1. Learning summary
1.1 Tree structure mind map
1.2 Tree structure learning experience
Can't learn, can't learn, there are problems everywhere, say goodbye.
2.PTA experiment work
2.1
7-1 Restore Binary Tree (25 points)
7-8 jmu-ds-binary tree leaf node weighted path length sum (25 points)
6-4 jmu-ds-expression trees (25 points)
2.2 Design ideas (pseudo code or flowchart)

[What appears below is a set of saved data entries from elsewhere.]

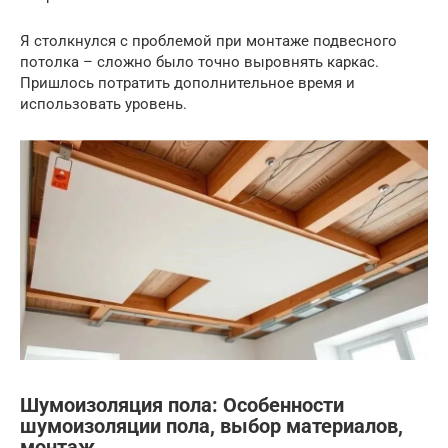
Я столкнулся с проблемой при монтаже подвесного
потолка – сложно было точно выровнять каркас.
Пришлось потратить дополнительное время и
использовать уровень.
Шумоизоляция пола: Особенности
шумоизоляции пола, выбор материалов,
монтаж.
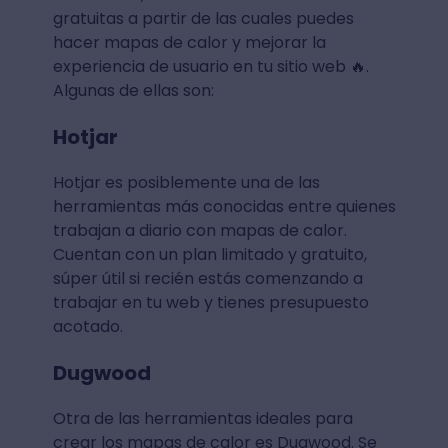
gratuitas a partir de las cuales puedes
hacer mapas de calor y mejorar la
experiencia de usuario en tu sitio web 🔥.
Algunas de ellas son:
Hotjar
Hotjar es posiblemente una de las
herramientas más conocidas entre quienes
trabajan a diario con mapas de calor.
Cuentan con un plan limitado y gratuito,
súper útil si recién estás comenzando a
trabajar en tu web y tienes presupuesto
acotado.
Dugwood
Otra de las herramientas ideales para
crear los mapas de calor es Dugwood. Se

7-1 Restore Binary Tree (25 points)
bt*findTree(char*a,char*b,int length) Preorder
traversal to determine the head node, in-order traversal to determine the leaf node and its parent node
{
if (is empty tree)
return null;
open up a memory space for a bt structure , assign to T and assign
the value of b to T's data
for(i!=length)
{
find the same value
when the value of data is found in the array a
break
}
Recursively visit the left and right subtrees of T respectively
return T
}
int GetHeight(bt *T)
{
if(T==NULL)
return 0
else
{
recursively access the left and right subtrees
, return when the leaf is accessed, and select the longest path at the same time
}
}
7-8 jmu-ds-binary tree leaf node weighted path length sum (25 points)
BTree CreateBTree(int i)
{
Set BTree variable BT
if(i>str.size()-1)return NULL;
if(is '#', it is an empty node) return NULL;
open up a space for BT
BT->data =str[i];
lc of BT should be the 2*i element
rc should be the 2*i+1 element
return BT;
}
void GetWpl(BTree BT,int &wpl,int h)
{
Define h to indicate depth
First judge whether it is a leaf node
if(BT->Left==NULL&&BT->Right==NULL)
{
wpl=depth * value of current data,
depth reset to zero
}
h++
If it is an empty node, return is
non-empty and non-leaf
Recursively access its left and right subtrees
GetWpl(BT->Left,wpl,h);
GetWpl(BT->Right,wpl,h);
}
6-4 jmu-ds-expression trees (25 points)
void InitExpTree(BTree &T,string str) { Define the node where the stack shu saves the tree Define stack ch to save characters ch底为'#' while(str[i]) { if (is a number) { Numbers are leaf nodes, create leaf nodes, i ++ } else { divided into three cases if (top of stack < string) { push, i ++ ; } else if(=) { It is a left parenthesis, you can directly pop it from the stack } else { Pop the first of ch and the first two of shu and store the two nodes as their right and left subtrees Push the parent node back to the shu stack } } } while(ch.top()!='#') {Action when repeating > } }
2.3 Code screenshots
7-1 Restore Binary Tree (25 points)
7-8 jmu-ds-binary tree leaf node weighted path length sum (25 points)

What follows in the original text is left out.